We argue that the prevailing constructivist stance on identity – the attempt to “soften” the term, to acquit it of the charge of “essentialism” by stipulating that identities are constructed, fluid, and multiple – leaves us without a rationale for talking about “identities” at all and ill-equipped to examine the “hard” dynamics and essentialist claims of contemporary identity politics. “Soft” constructivism allows putative “identities” to proliferate. But as they proliferate, the term loses its analytical purchase. If identity is everywhere, it is nowhere. If it is fluid, how can we understand the ways in which self-understandings may harden, congeal, and crystallize? If it is constructed, how can we understand the sometimes coercive force of external identifications? If it is multiple, how do we understand the terrible singularity that is often striven for – and sometimes realized – by politicians seeking to transform mere categories into unitary and exclusive groups? How can we understand the power and pathos of identity politics?

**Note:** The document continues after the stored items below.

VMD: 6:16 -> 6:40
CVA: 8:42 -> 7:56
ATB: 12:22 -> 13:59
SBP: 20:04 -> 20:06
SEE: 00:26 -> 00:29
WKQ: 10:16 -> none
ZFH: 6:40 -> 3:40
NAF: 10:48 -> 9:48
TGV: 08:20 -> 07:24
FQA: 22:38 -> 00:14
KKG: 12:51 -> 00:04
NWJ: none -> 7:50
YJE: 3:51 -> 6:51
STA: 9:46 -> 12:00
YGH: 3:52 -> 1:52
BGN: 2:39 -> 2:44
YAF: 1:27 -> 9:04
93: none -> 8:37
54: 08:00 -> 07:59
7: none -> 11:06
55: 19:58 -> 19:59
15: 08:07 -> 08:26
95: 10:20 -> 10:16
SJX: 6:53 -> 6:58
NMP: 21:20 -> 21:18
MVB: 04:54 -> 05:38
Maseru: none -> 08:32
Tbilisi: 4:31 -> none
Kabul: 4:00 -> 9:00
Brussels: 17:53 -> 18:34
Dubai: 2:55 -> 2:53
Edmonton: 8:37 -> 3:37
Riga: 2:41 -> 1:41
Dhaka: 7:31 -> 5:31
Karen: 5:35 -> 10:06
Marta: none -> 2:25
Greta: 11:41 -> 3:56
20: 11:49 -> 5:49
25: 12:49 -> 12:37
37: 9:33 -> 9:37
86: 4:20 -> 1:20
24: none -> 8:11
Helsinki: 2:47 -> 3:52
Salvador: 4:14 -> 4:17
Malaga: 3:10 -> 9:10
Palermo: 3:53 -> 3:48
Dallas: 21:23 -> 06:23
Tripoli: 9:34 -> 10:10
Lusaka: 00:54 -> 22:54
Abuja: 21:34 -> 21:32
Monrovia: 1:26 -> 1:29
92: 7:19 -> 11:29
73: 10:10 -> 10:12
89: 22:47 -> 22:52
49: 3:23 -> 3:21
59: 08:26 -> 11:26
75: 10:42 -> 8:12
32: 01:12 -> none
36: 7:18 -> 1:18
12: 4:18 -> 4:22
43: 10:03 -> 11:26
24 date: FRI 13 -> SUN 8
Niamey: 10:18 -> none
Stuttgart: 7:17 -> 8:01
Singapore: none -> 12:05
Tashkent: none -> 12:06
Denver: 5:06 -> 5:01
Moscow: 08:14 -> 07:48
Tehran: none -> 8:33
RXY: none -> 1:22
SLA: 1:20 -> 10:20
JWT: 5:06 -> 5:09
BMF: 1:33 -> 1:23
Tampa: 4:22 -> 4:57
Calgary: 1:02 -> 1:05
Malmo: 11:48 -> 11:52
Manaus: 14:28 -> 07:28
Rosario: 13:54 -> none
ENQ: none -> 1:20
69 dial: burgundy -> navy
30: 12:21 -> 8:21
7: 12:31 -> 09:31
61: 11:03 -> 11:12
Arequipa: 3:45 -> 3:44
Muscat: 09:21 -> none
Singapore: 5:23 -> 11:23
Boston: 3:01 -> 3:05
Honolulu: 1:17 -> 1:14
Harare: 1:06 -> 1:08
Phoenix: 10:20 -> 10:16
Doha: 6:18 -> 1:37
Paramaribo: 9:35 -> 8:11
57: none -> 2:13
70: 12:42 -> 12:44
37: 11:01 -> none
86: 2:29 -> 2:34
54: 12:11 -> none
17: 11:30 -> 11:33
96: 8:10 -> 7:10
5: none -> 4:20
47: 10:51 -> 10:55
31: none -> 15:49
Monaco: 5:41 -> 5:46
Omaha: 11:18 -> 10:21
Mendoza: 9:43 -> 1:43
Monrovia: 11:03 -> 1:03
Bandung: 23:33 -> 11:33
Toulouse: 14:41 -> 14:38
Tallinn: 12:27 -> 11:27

Brubaker, Rogers, and Frederick Cooper. “Beyond ‘identity’.” Theory and society 29, no. 1 (2000): 1.

I’m not sure I agree with or even entirely understand what they’re saying there, but it does remind me… that while there’s no particular reason for me to oppose people giving names to the patterns they’ve noticed in themselves, I don’t want the ace community to direct its real focus anywhere but on the material impacts of amato/heteronormative societal structures & the medicalization of sexuality.  I don’t want us to lose sight of criticizing overarching coercive forces in the name of nominal visibility and awareness.  I want us to break these structures, not carve out additional spaces within them.  And while we deserve to create the terms that help us make peace with ourselves, verbage alone does not interrogate what stole that peace to begin with.


groggy after-work blogging

This rant turned out longer than I expected.  Maybe I should clean it up and make a post on TAA?

Put my vote down as yes.

Also for the record I was fuming at that “you’re not gray-a, you’re burstsexual” thing you mentioned.

Okay that’s all I can type for now.  Good night.